Rémi Demers a demandé la liste des zones que la Ville a choisi de protéger dans les dernières années. Il se disait inconfortable devant l’impression que la Ville se départit de ses zones vertes.

Danielle Berthold s’est montrée surprise qu’il n’y ait eu aucune opposition quand le sujet a été présenté au comité consultatif d’urbanisme. « C’est particulier qu’on veuille changer le processus en cours de route selon le côté où souffle le vent. »

Pierre Avard n’a pas tardé à répliquer. « La démocratie, c’est de se laisser influencer. C’est pour ça qu’il y a des processus en place avec plusieurs avis de règlement. Si on n’est pas d’accord avec ça, on a un problème. »

Annie Godbout, elle, a cherché à savoir pourquoi l’ensemble la Ville n’est pas appelé à se prononcer. La greffière Line Chabot a précisé que le changement de zonage qui concerne une zone en particulier s’adresse aux citoyens habitant les zones voisines.

« Le parc Willie-Bourassa-Auger deviendra sans doute le secret le moins bien gardé de la Ville », a ajouté Évelyne Beaudin.
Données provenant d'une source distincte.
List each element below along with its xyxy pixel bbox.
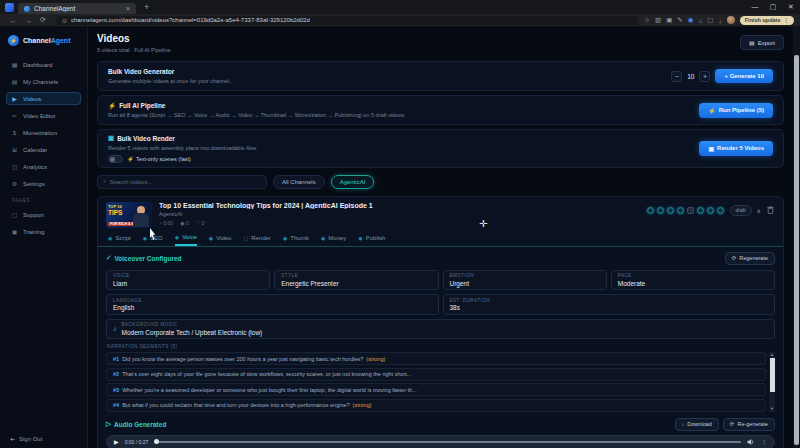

Plus tôt en soirée, des représentants des Amis du parc Victoria et de l’Association citoyenne des espaces verts (ACEV) de Sherbrooke, ainsi que plusieurs citoyens, avaient demandé à la Ville de revoir sa décision.

Serge Lapointe, de l’Association des amis du parc Victoria, craint que tous les parcs deviennent vulnérables et s’inquiète qu’il n’y ait pas de division de l’environnement à la Ville pour le moment.
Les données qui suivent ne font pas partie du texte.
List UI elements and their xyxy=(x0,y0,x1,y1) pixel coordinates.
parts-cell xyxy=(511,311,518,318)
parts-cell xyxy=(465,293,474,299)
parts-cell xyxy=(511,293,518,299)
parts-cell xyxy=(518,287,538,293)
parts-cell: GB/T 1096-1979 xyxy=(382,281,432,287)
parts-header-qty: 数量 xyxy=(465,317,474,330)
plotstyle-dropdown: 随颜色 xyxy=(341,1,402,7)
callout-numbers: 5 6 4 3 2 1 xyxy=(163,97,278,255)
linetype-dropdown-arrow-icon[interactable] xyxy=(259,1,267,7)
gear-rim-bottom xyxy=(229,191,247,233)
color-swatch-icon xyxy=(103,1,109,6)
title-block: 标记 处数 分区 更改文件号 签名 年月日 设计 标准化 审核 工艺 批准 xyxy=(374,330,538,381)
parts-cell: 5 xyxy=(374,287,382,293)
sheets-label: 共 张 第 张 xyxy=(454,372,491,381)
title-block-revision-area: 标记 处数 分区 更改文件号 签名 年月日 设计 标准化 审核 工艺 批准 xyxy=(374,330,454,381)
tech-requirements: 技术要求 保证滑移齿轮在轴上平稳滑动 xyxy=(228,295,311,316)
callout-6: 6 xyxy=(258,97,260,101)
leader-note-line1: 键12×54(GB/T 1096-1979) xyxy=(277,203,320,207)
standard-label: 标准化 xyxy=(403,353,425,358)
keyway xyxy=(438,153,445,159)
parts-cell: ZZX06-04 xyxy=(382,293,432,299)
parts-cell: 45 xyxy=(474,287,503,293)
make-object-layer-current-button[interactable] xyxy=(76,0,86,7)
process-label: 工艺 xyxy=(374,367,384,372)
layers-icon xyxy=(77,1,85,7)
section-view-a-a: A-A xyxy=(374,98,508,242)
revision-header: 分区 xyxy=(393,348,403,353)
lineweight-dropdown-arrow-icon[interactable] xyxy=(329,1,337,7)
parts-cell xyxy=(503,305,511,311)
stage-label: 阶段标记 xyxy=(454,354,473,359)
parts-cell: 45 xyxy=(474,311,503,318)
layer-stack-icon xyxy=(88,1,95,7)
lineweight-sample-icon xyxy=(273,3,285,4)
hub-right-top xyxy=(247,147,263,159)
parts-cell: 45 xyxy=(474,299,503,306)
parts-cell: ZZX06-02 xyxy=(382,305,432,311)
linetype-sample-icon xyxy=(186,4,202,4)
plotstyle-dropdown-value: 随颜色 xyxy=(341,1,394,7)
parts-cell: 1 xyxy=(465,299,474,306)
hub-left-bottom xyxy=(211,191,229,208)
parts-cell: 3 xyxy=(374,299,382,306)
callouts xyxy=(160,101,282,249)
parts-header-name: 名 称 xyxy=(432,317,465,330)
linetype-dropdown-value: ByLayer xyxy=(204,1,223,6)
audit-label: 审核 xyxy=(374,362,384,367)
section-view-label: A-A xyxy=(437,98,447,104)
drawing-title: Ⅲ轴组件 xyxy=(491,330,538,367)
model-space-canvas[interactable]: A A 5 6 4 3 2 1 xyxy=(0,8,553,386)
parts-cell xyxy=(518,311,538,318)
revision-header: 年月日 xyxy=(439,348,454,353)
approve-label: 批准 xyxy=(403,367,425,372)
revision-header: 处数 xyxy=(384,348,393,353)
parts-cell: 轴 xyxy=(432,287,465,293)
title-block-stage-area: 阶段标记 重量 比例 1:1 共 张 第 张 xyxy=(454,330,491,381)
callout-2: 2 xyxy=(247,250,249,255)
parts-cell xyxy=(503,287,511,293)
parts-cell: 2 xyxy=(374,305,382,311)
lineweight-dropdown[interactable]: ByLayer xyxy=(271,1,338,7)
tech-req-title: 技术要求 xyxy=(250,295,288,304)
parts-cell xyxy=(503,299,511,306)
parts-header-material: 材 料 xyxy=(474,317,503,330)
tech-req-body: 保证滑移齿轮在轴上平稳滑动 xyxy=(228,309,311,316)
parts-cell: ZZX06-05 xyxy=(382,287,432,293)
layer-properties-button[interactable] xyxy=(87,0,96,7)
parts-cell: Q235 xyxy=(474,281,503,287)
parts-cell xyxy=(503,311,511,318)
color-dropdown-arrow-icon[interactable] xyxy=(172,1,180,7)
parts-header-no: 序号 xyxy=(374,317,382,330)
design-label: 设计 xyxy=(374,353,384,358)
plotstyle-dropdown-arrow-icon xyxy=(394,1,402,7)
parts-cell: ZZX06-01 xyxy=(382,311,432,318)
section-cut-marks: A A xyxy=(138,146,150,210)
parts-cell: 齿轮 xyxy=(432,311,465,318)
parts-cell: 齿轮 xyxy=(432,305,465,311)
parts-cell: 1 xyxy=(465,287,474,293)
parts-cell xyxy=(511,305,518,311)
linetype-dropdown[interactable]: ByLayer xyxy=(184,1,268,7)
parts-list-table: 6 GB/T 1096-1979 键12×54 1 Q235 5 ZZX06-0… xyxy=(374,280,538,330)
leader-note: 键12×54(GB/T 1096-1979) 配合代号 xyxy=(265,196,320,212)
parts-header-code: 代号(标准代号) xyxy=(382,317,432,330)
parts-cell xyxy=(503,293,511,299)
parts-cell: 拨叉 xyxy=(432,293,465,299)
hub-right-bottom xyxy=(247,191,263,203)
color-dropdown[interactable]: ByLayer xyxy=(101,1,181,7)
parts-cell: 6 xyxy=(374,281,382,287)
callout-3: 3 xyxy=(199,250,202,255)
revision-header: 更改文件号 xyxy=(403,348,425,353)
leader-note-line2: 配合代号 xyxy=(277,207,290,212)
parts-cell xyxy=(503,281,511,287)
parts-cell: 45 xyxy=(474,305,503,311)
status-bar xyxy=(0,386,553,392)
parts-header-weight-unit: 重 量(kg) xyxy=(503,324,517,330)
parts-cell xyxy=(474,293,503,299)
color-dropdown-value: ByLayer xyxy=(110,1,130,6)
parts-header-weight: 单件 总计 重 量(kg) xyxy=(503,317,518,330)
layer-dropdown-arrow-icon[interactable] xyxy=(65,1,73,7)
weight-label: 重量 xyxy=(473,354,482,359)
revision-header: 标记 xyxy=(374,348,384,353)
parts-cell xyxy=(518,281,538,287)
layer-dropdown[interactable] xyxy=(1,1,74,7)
Gilles Quenneville a indiqué qu’il s’agissait d’un endroit prisé des pêcheurs. « C’est un paradis, un îlot de nature extraordinaire. Il n’y a pas d’autres accès entre Brompton et le rocher du Pin-Solitaire pour aller à la pêche à gué. »

Claude Cinq-Mars, de l’ACEV, a demandé un moratoire sur la vente du parc.
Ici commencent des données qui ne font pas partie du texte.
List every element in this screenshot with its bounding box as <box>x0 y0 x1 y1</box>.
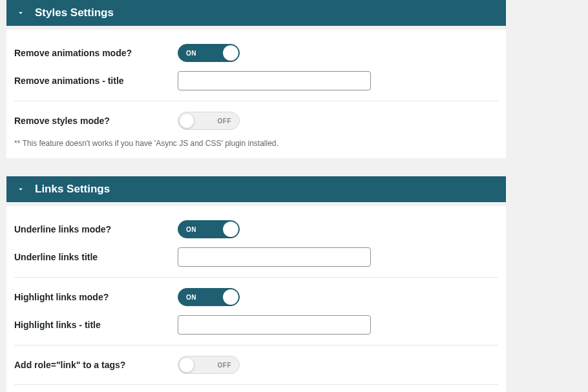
remove-animations-mode-label: Remove animations mode? <box>14 48 178 58</box>
underline-links-title-label: Underline links title <box>14 252 178 262</box>
highlight-links-mode-toggle[interactable]: ON <box>178 288 240 306</box>
section-title: Links Settings <box>35 183 110 196</box>
highlight-links-title-input[interactable] <box>178 315 371 335</box>
links-settings-header[interactable]: Links Settings <box>6 176 506 202</box>
styles-settings-section: Styles Settings Remove animations mode? … <box>0 0 588 158</box>
remove-animations-mode-row: Remove animations mode? ON <box>14 44 498 62</box>
remove-animations-mode-toggle[interactable]: ON <box>178 44 240 62</box>
highlight-links-mode-row: Highlight links mode? ON <box>14 288 498 306</box>
toggle-knob <box>179 357 194 373</box>
add-role-link-row: Add role="link" to a tags? OFF <box>14 356 498 374</box>
toggle-on-text: ON <box>186 226 196 233</box>
section-title: Styles Settings <box>35 6 114 19</box>
styles-settings-body: Remove animations mode? ON Remove animat… <box>6 30 506 158</box>
remove-styles-note: ** This feature doesn't works if you hav… <box>14 139 498 148</box>
underline-links-mode-toggle[interactable]: ON <box>178 220 240 238</box>
remove-styles-mode-row: Remove styles mode? OFF <box>14 112 498 130</box>
toggle-on-text: ON <box>186 50 196 57</box>
chevron-down-icon <box>16 8 26 18</box>
highlight-links-mode-label: Highlight links mode? <box>14 292 178 302</box>
remove-animations-title-row: Remove animations - title <box>14 71 498 90</box>
toggle-knob <box>223 289 238 305</box>
remove-animations-title-input[interactable] <box>178 71 371 90</box>
add-role-link-group: Add role="link" to a tags? OFF <box>14 356 498 385</box>
underline-links-title-input[interactable] <box>178 247 371 267</box>
underline-links-group: Underline links mode? ON Underline links… <box>14 220 498 278</box>
toggle-off-text: OFF <box>218 118 232 125</box>
underline-links-mode-row: Underline links mode? ON <box>14 220 498 238</box>
add-role-link-toggle[interactable]: OFF <box>178 356 240 374</box>
remove-styles-mode-label: Remove styles mode? <box>14 116 178 126</box>
underline-links-mode-label: Underline links mode? <box>14 224 178 234</box>
toggle-off-text: OFF <box>218 362 232 369</box>
toggle-knob <box>223 222 238 237</box>
links-settings-section: Links Settings Underline links mode? ON … <box>0 176 588 392</box>
toggle-knob <box>223 45 238 61</box>
remove-animations-group: Remove animations mode? ON Remove animat… <box>14 44 498 101</box>
remove-animations-title-label: Remove animations - title <box>14 76 178 86</box>
underline-links-title-row: Underline links title <box>14 247 498 267</box>
highlight-links-group: Highlight links mode? ON Highlight links… <box>14 288 498 346</box>
remove-styles-mode-toggle[interactable]: OFF <box>178 112 240 130</box>
toggle-knob <box>179 113 194 129</box>
add-role-link-label: Add role="link" to a tags? <box>14 360 178 370</box>
highlight-links-title-row: Highlight links - title <box>14 315 498 335</box>
highlight-links-title-label: Highlight links - title <box>14 320 178 330</box>
styles-settings-header[interactable]: Styles Settings <box>6 0 506 26</box>
toggle-on-text: ON <box>186 294 196 301</box>
links-settings-body: Underline links mode? ON Underline links… <box>6 206 506 392</box>
remove-styles-group: Remove styles mode? OFF ** This feature … <box>14 112 498 148</box>
chevron-down-icon <box>16 184 26 194</box>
Thierry Nootens estime pour sa part que ce dossier démontre que la Ville n’a pas pris le taureau par les cornes dans les dossiers environnementaux.

En raison du report du sujet à l’ordre du jour, le processus pour la demande de signature d’un registre est aussi reporté.

Bergeron assure que le processus est transparent

La conseillère du district de Brompton, Nicole Bergeron, défend le processus ayant mené à la vente potentielle du parc Willie-Bourassa-Auger. Elle explique que des consultations ont été organisées en amont et qu’elles avaient été annoncées publiquement.

« Vous pouvez être contre le principe de vendre un parc, mais tout a été fait dans les règles de l’art. Nous avons fait une séance d’information en amont pour prendre le pouls de la population du secteur concerné. Nous avions envoyé 70 lettres et 11 personnes se sont présentées à une consultation en novembre. De ces personnes, quelques-unes étaient intéressées par l’achat du terrain. D’autres n’étaient pas d’accord pour la vente. Le voisin du parc était là et il a confirmé que le parc n’était pas très utilisé. »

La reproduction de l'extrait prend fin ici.